Dean knew the Singers got them, in a way so few did. It was Sam and Dean, Dean and Sam. No compromise.
And, fortunately, from the Singers, no judgment.
“You know...I wanted Sammy to have some memory of a Mom. And you’re the best he’s ever had,” Dean said, smiling, and meaning it. Ellen smiled back.
“Bet Bobby’s raising hell,” she said, and Dean had to smile, “and isn’t even sure why,” and he laughed, even his chest hurt, just a bit, at the reminder half their family was missing.
*
Sam Winchester trying to be brave was breaking Bobby’s damn heart.
He was, very clearly, trying not to cry when Bobby spooned Jello out of the bowl for him. He was trying not to look toward the door when the older man wiped his face. He was very definitely not ashamed when Bobby called for a new catheter bag.
Most of all, he was not clinging to the hem of his flannel shirt, like if he held it tight enough it’d grow his brother for him.
“You know what we’ll do when you’re feeling up to it?” Bobby asked, rubbing soothing circles over the kid’s stomach, “we’ll go on a road trip. You and me and Dean and Ellen. Just like a real dysfunctional family should. We’ll have a beer by the side of the road and stay in crappy motels and you and your brother will fight about the space in the backseat and I’ll play bad music all the way.”
Sam forced a smile, though Bobby could tell by his eyes he wasn’t getting most of it. But he wanted to be good. Wanted to show he was fine with his big brother taking time off.
It had never been hard to see why Dean was just plain nuts for this kid.
“Hey, sport,” Bobby murmured, chancing a light hand against Sam’s cheek. “You don’t have to be strong for me. I’m here for you, hear? I’d lay down my life for you, kid. You don’t have to worry about a few tears.”
Sam swallowed, hard, and closed his eyes. Something was happening: something in his muscles, this throat, his jaw. The kid was working, striving to make something happen, and it wasn’t coming easy.
“Hey, son-”
“D...D...Dee...D’n,” Sam managed, with what appeared to be a Herculean effort. He looked up at Bobby, beaming, and damnit to hell but the old man got it.

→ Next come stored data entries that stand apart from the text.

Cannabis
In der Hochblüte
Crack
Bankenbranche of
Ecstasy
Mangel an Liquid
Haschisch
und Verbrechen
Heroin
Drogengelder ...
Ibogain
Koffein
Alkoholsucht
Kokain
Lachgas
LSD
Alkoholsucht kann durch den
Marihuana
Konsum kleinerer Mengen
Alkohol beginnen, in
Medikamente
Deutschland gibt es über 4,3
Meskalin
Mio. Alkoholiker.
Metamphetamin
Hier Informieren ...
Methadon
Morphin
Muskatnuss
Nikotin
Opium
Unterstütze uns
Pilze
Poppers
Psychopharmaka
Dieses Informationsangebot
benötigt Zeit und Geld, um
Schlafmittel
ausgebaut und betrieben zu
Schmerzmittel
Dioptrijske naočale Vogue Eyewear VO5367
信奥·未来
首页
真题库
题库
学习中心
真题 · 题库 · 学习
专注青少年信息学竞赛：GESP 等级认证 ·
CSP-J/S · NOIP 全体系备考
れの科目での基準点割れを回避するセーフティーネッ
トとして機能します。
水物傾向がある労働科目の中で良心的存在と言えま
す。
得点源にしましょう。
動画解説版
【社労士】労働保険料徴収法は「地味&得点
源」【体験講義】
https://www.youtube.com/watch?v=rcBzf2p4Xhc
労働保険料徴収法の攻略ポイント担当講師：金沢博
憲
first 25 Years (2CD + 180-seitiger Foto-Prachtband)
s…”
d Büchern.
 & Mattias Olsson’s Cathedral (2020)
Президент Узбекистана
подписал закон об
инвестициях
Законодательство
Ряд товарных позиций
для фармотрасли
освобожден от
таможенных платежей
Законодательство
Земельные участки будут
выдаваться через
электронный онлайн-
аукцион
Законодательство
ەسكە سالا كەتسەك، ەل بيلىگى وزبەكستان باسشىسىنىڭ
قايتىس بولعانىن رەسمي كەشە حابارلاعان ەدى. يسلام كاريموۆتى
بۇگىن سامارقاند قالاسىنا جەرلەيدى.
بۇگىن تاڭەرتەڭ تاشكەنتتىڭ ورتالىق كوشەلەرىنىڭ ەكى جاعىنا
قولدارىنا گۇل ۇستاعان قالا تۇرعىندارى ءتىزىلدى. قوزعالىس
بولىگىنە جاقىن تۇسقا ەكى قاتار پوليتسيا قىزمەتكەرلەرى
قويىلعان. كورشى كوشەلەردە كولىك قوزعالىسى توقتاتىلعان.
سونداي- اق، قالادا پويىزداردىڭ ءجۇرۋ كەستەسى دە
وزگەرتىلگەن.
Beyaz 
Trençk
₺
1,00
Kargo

“You want to surprise your brother with that, huh?” he laughed, trying hard to keep his own tears in check. Sam beamed up at him. “Goddamn, your our own little Einstein, boy. How about we try ‘Bobby’ next?”
*
Dean hates to admit it, but Ellen was right. He feels worlds away from where he was when he left the hospital the first time.

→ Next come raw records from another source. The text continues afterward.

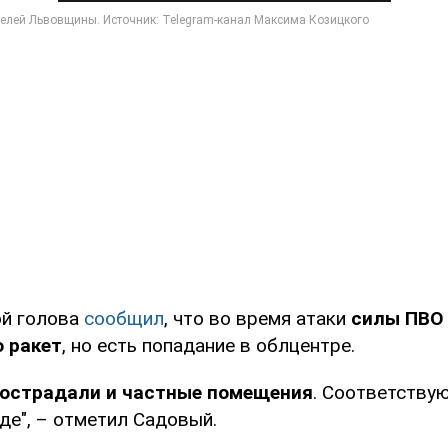
ой голова
сообщил
, что во время атаки
силы ПВО 
 ракет
, но есть попадание в облцентре.
острадали и частные помещения
. Соответству
де", – отметил Садовый.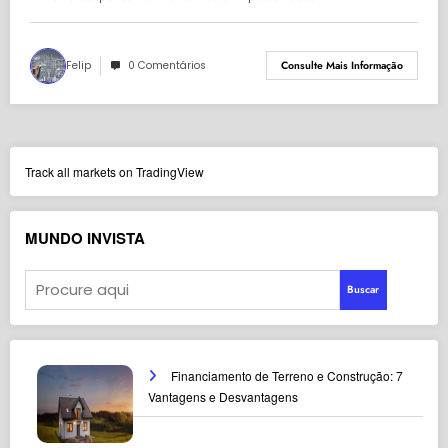
Felip
0 Comentários
Consulte Mais Informação
Track all markets on TradingView
MUNDO INVISTA
Buscar
Financiamento de Terreno e Construção: 7
Vantagens e Desvantagens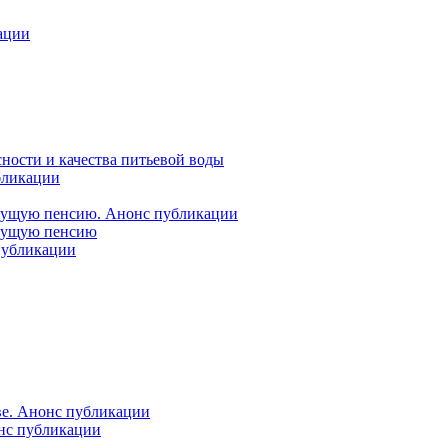
ации
ности и качества питьевой воды
бликации
удущую пенсию. Анонс публикации
удущую пенсию
 публикации
ве. Анонс публикации
онс публикации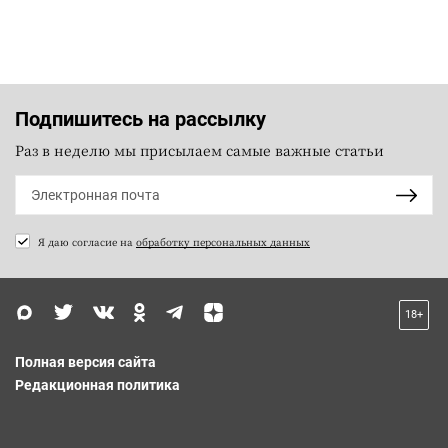
Подпишитесь на рассылку
Раз в неделю мы присылаем самые важные статьи
Я даю согласие на
обработку персональных данных
18+
Полная версия сайта
Редакционная политика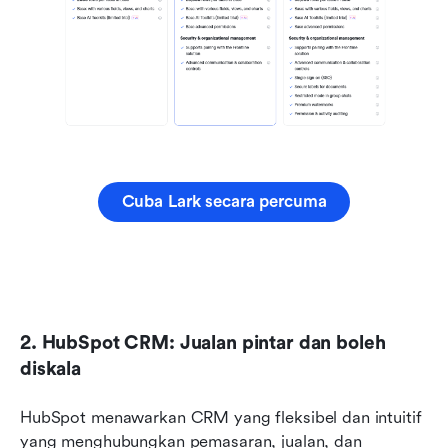
Cuba Lark secara percuma
2. HubSpot CRM: Jualan pintar dan boleh 
diskala
HubSpot menawarkan CRM yang fleksibel dan intuitif 
yang menghubungkan pemasaran, jualan, dan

Sleep, beer, and pie. Somehow a cure-all.
Ellen smiles and greets Sam with a “hi sweetheart,” and a kiss to the cheek. She fusses with his blankets and pats his chest and makes a general, over-the-top, Victorian-mother display of her love for him. Then she steps aside for Dean, only to be blocked by Bobby.
“Sam has something he wants to say,” he announces, eyes damp.

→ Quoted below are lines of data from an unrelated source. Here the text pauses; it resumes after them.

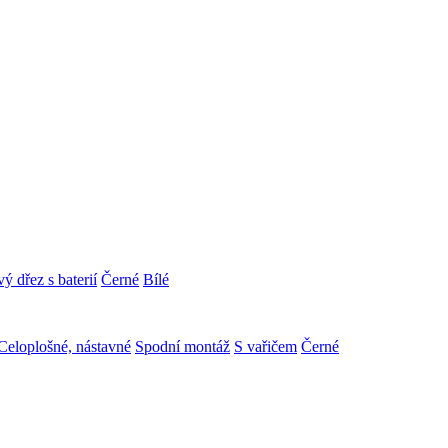
ý dřez s baterií
Černé
Bílé
Celoplošné, nástavné
Spodní montáž
S vařičem
Černé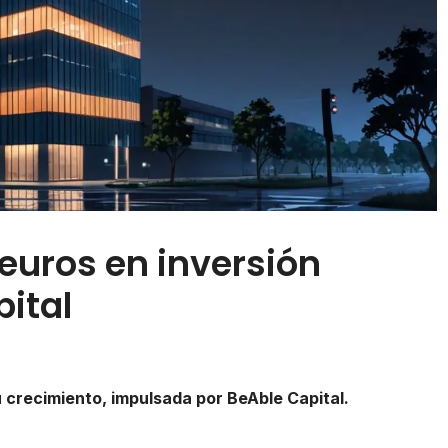
euros en inversión
pital
 crecimiento, impulsada por BeAble Capital.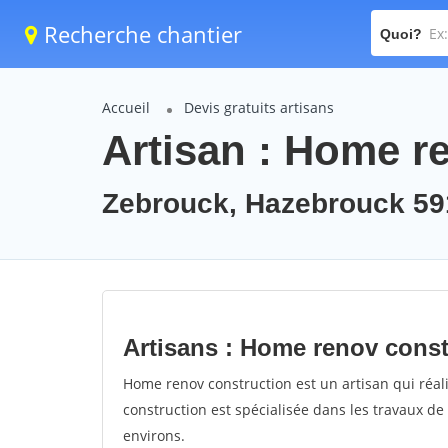
Recherche chantier
Quoi?
Accueil
Devis gratuits artisans
Artisan : Home r
Zebrouck, Hazebrouck 59
Artisans : Home renov const
Home renov construction est un artisan qui réal
construction est spécialisée dans les travaux de
environs.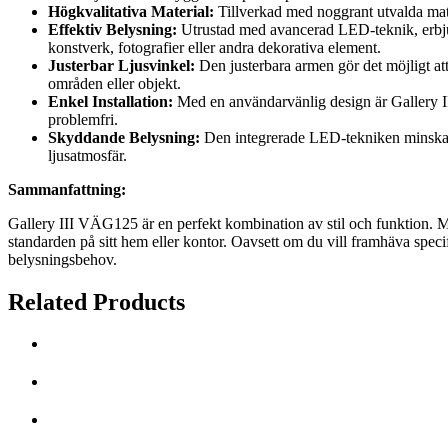
Högkvalitativa Material:
Tillverkad med noggrant utvalda mat
Effektiv Belysning:
Utrustad med avancerad LED-teknik, erbjude
konstverk, fotografier eller andra dekorativa element.
Justerbar Ljusvinkel:
Den justerbara armen gör det möjligt att 
områden eller objekt.
Enkel Installation:
Med en användarvänlig design är Gallery II
problemfri.
Skyddande Belysning:
Den integrerade LED-tekniken minskar U
ljusatmosfär.
Sammanfattning:
Gallery III VÄG125 är en perfekt kombination av stil och funktion. Me
standarden på sitt hem eller kontor. Oavsett om du vill framhäva spec
belysningsbehov.
Related Products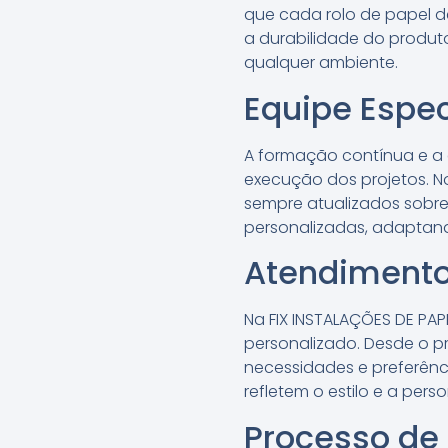
que cada rolo de papel d
a durabilidade do produ
qualquer ambiente.
Equipe Espec
A formação contínua e a 
execução dos projetos. No
sempre atualizados sobre
personalizadas, adaptand
Atendimento
Na FIX INSTALAÇÕES DE PA
personalizado. Desde o pr
necessidades e preferênci
refletem o estilo e a per
Processo de 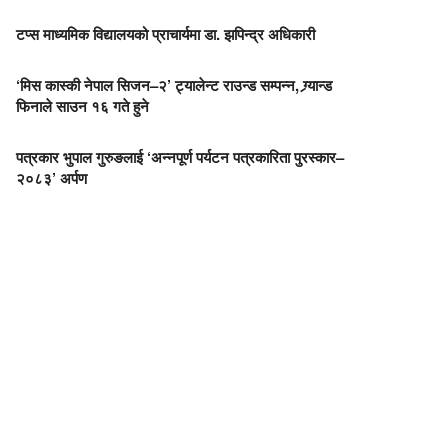
टप्स माध्यमिक विद्यालयको प्राचार्यमा डा. झपिन्द्र अधिकारी
‘मिस कास्की नेपाल सिजन–२’ ट्यालेन्ट राउन्ड सम्पन्न, ग्र्यान्ड
फिनाले साउन १६ गते हुने
पत्रकार भुपाल गुरुङलाई ‘अन्नपूर्ण पर्यटन पत्रकारिता पुरस्कार–
२०८३’ अर्पण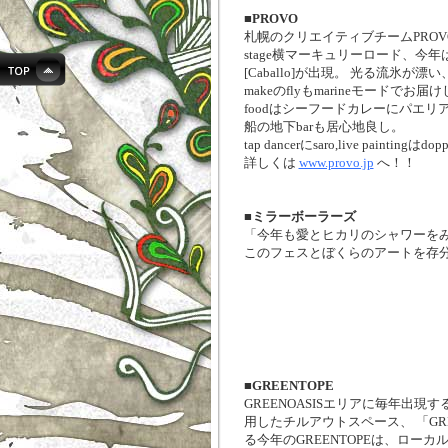
■PROVO
札幌のクリエイティブチームPROV
stage横マーキュリーロード、今年は
[Caballo]が出現。 光る流氷が漂い、
makeのflyもmarineモードでお届
foodはシーフードカレーにパエリ
船の地下barも居心地良し。
tap dancerにsaro,live paintingはdo
詳しくは
www.provo.jp
へ！！
■ミラーボーラーズ
「今年も愛とヒカリのシャワーを
このフェスとぼくらのアートを存
■GREENTOPE
GREENOASISエリアに毎年出
用したチルアウトスペース、 「GRE
る今年のGREENTOPEは、ロー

The younger Winchester swallows, hard. Moves his jaw, his tongue, his throat. Balks, looks to Bobby, than to Ellen, than to his suddenly frozen and pale big brother.
“D-D-Dean-‘ere.” Sam swallowed, still struggling. “S-s-still-hu-hu-here.”
And it’s not Dean’s fault the floor hits his knees. It’s not Dean’s fault he ends up half laying over the kid’s chest, gasping “Sammy, Sammy, Sammy,” while his brother misses his head in an effort to pat him and stumbles out “D-D-Dean, ‘ere, ‘ere, s-s-still,” over and over and over.
It’s all the Singers, damnit. And Dean loves the hell out of them.